The Temple of the Tooth Relic
The Pittirippuva and outer buildings
The temple’s exterior is classically plain .A rather grim collection of plain white buildings whose hipped roofs rise in tiers against the rich green backcloth of the Udawattakele Sanctuary. The most eye-catching exterior feature is the octagonal tower or the Pittirippuva. Sri Wickrama Rajasinha used the upper part as a platform from which to address his people, and it’s now where all new Sri Lankan heads of state give their first speech to the nation.
The entrance to the temple proper is through the Maha Vahalkada which was formerly the main entrance to the royal palace as well as the temple. A sumptuous carving of Lakshmi stands by the entrance . Once through the gateway, turn right and walk up further steps covered by a canopy painted with lotuses and pictures of the perahera. The ticket office is at the top of the steps by the entrance to the temple proper, via a gorgeously carved stone door adorned with a moonstone, guardstones and topped by a makara torana archway.
Alut Maligawa
Behind the shrine stands the three-storey Alut Maligawa, a newer and larger shrine hall displaying dozens of sitting Buddhas donated by Thai devotees. The upper two floors of the Alut Maligawa contain the Sri Dalada Museum (Open 7.30am- 6pm), with a spectacular array of gold-plated gifts to the temple. Letters and diary entries from the British time
Audience Hall
To the north inside the compound, and accessible only via the Temple of the Sacred Tooth Relic, is the 19th-century Audience Hall, an open-air pavilion with stone columns carved to look like wooden pillars. Nearby in the Rajah Tusker Hall are the remains of Rajah, the Maligawa tusker who died in 1988
Sri Dalada Museum
Exit the back door of the Alut Maligawa and follow the signs up to the Sri Dalada Museum (Tooth Relic Museum). This is situated on the first and second floors of the building and dedicated to anything and everything concerned with the Tooth Relic itself. The first floor is dominated by a sequence of large and solemn statues and portraits of all the diyawardene nilame (temple chiefs) from 1814 to 1985. Other exhibits include photos of the damage caused by the 1998 bombing, fragments of murals destroyed in the blast, a selection of documents relating to the Tooth Relic and Kandy, and a few old fabrics, including a selection of the massive handkerchiefs designed for the royal noses of the kings of Kandy. The more interesting second floor is largely occupied by the mystifying variety of objects offered to the Tooth Relic at various times. These include all sorts of bowls and vases, fans, fancy jewellery, incense burners, foreign coins and votive offerings, including several given by former Sri Lankan presidents.

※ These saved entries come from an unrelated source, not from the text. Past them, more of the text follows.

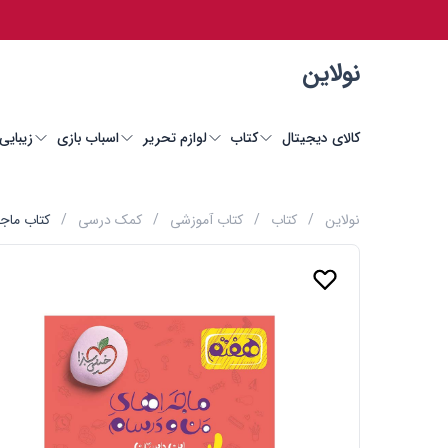
نولاین
کالای دیجیتال
کتاب
لوازم تحریر
اسباب بازی
زیبایی
نولاین
/
کتاب
/
کتاب آموزشی
/
کمک درسی
/
کتاب ماجر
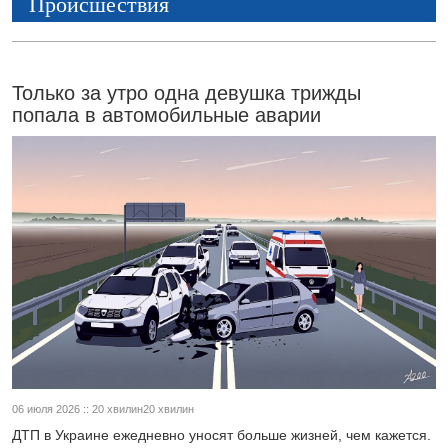
Происшествия
Только за утро одна девушка трижды
попала в автомобильные аварии
06 июля 2026 :: 20 хвилин20 хвилин
ДТП в Украине ежедневно уносят больше жизней, чем кажется.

The Royal Palace and around
The Temple of the Tooth originally lay at the heart of the extensive Royal Palace, a self-contained complex of buildings surrounding the temple and housing various royal residences, audience chambers and associated structures. Significant sections of the original palace complex survive, although it’s difficult to get a very clear sense of how it would originally have looked, thanks to the many additions and modifications made to the area since 1815. Several of the buildings are now used as museums, and although none is of outstanding individual interest, taken together they provide a pleasant Sight of what the former royal district would have looked like .
The layout of the surviving palace buildings is rather confusing. Two of its buildings – the Audience Hall and Raja Tusker Museum – can only be reached by going through the Temple of the Tooth. The others, including the National and Archeological museums, are reached by walking around the outside of the temple along the lakeside
The devales
Kandy traditionally lies under the protection of four gods, each of whom is honoured with a temple in the city. Three of these temples, the Pattini, Natha and Vishnudevales, sit next to one another just in front of the Temple of the Tooth . . The fourth devale, dedicated to Kataragama, lies a couple of blocks west in the city itself. Besides their obvious artistic merits, the devales offer a charming message in the way in which Hindu and Buddhist beliefs shaded into one another in Kandy .Two of the four devales are dedicated to adopted Hindu gods, while the principal shrine of the Natha devale is housed in a building which wouldn’t look out of place in South India.